- ASSIGNED TASK: Can the lines below, from the one that holds "turn into an" to the very end, be echoed exactly, with both ends included and no pictures?

[[ DATA SUPPLIED, beginning ]]

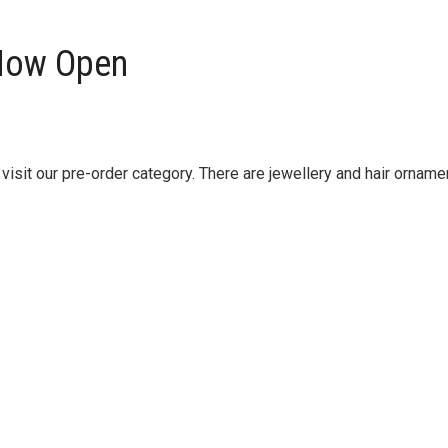
 Now Open
isit our pre-order category. There are jewellery and hair orname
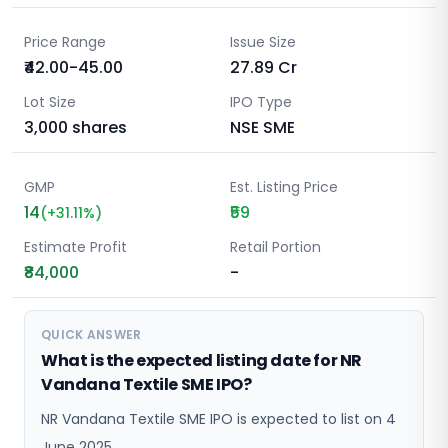
Price Range
Issue Size
₹42.00-45.00
27.89
Cr
Lot Size
IPO Type
3,000
shares
NSE SME
GMP
Est. Listing Price
14
₹59
(
+
31.11
%)
Estimate Profit
Retail Portion
₹84,000
-
QUICK ANSWER
What is the expected listing date for NR
Vandana Textile SME IPO?
NR Vandana Textile SME IPO is expected to list on 4
June 2025.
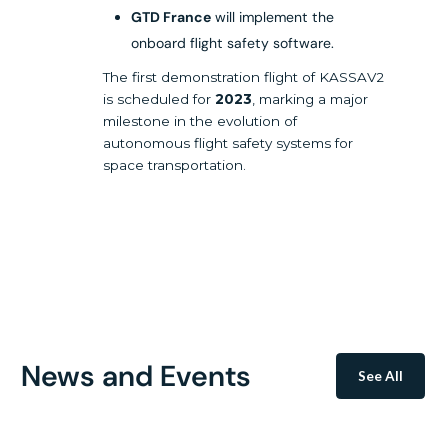
GTD France
will implement the
onboard flight safety software.
The first demonstration flight of KASSAV2
is scheduled for
2023
, marking a major
milestone in the evolution of
autonomous flight safety systems for
space transportation.
News and Events
See All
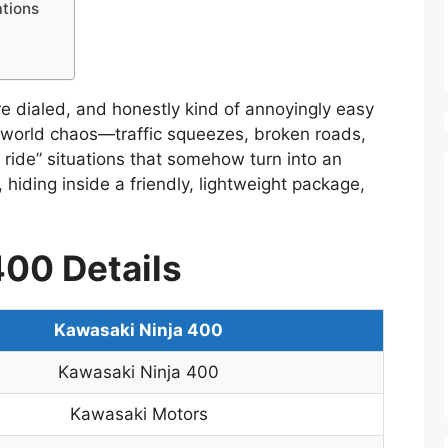
tions
re dialed, and honestly kind of annoyingly easy
al-world chaos—traffic squeezes, broken roads,
t ride” situations that somehow turn into an
e, hiding inside a friendly, lightweight package,
400 Details
Kawasaki Ninja 400
Kawasaki Ninja 400
Kawasaki Motors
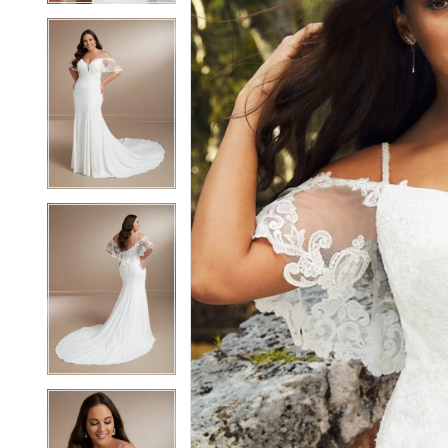
4
4
5
5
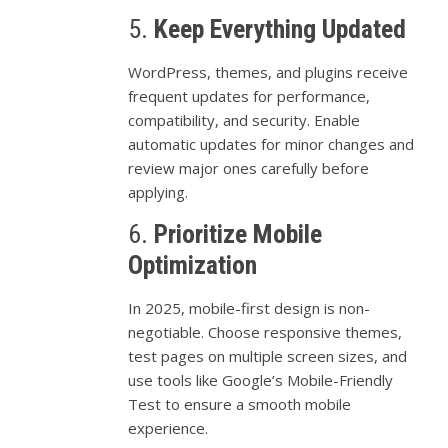
5.
Keep
Everything
Updated
WordPress,
themes,
and
plugins
receive
frequent
updates
for
performance,
compatibility,
and
security.
Enable
automatic
updates
for
minor
changes
and
review
major
ones
carefully
before
applying.
6.
Prioritize
Mobile
Optimization
In
2025,
mobile-
first
design
is
non-
negotiable.
Choose
responsive
themes,
test
pages
on
multiple
screen
sizes,
and
use
tools
like
Google’s
Mobile-
Friendly
Test
to
ensure
a
smooth
mobile
experience.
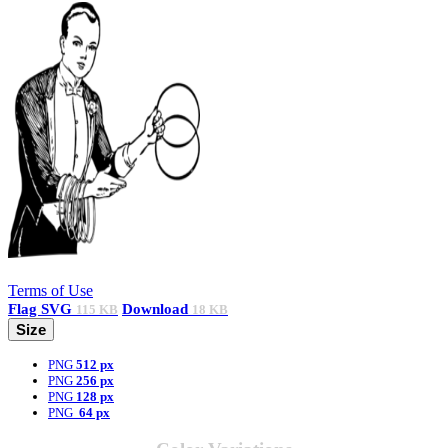
Terms of Use
Flag
SVG
Download
115 KB
18 KB
Size
PNG
512 px
PNG
256 px
PNG
128 px
PNG
64 px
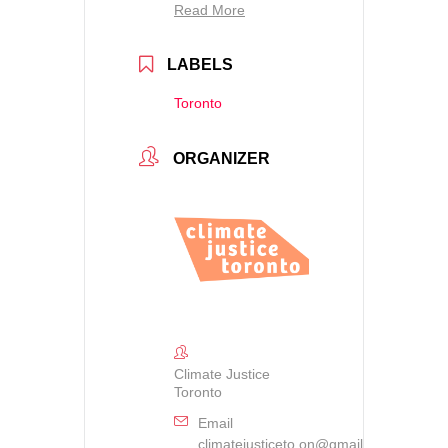
Read More
LABELS
Toronto
ORGANIZER
Climate Justice
Toronto
Email
climatejusticeto.on@gmail.com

[[ DATA SUPPLIED, end ]]

- TASK ANSWER:
t ride” situations that somehow turn into an
e, hiding inside a friendly, lightweight package,
400 Details
Kawasaki Ninja 400
Kawasaki Ninja 400
Kawasaki Motors
4
4
5
5
5.
Keep
Everything
Updated
WordPress,
themes,
and
plugins
receive
frequent
updates
for
performance,
compatibility,
and
security.
Enable
automatic
updates
for
minor
changes
and
review
major
ones
carefully
before
applying.
6.
Prioritize
Mobile
Optimization
In
2025,
mobile-
first
design
is
non-
negotiable.
Choose
responsive
themes,
test
pages
on
multiple
screen
sizes,
and
use
tools
like
Google’s
Mobile-
Friendly
Test
to
ensure
a
smooth
mobile
experience.
Terms of Use
Flag
SVG
Download
115 KB
18 KB
Size
PNG
512 px
PNG
256 px
PNG
128 px
PNG
64 px
Read More
LABELS
Toronto
ORGANIZER
Climate Justice
Toronto
Email
climatejusticeto.on@gmail.com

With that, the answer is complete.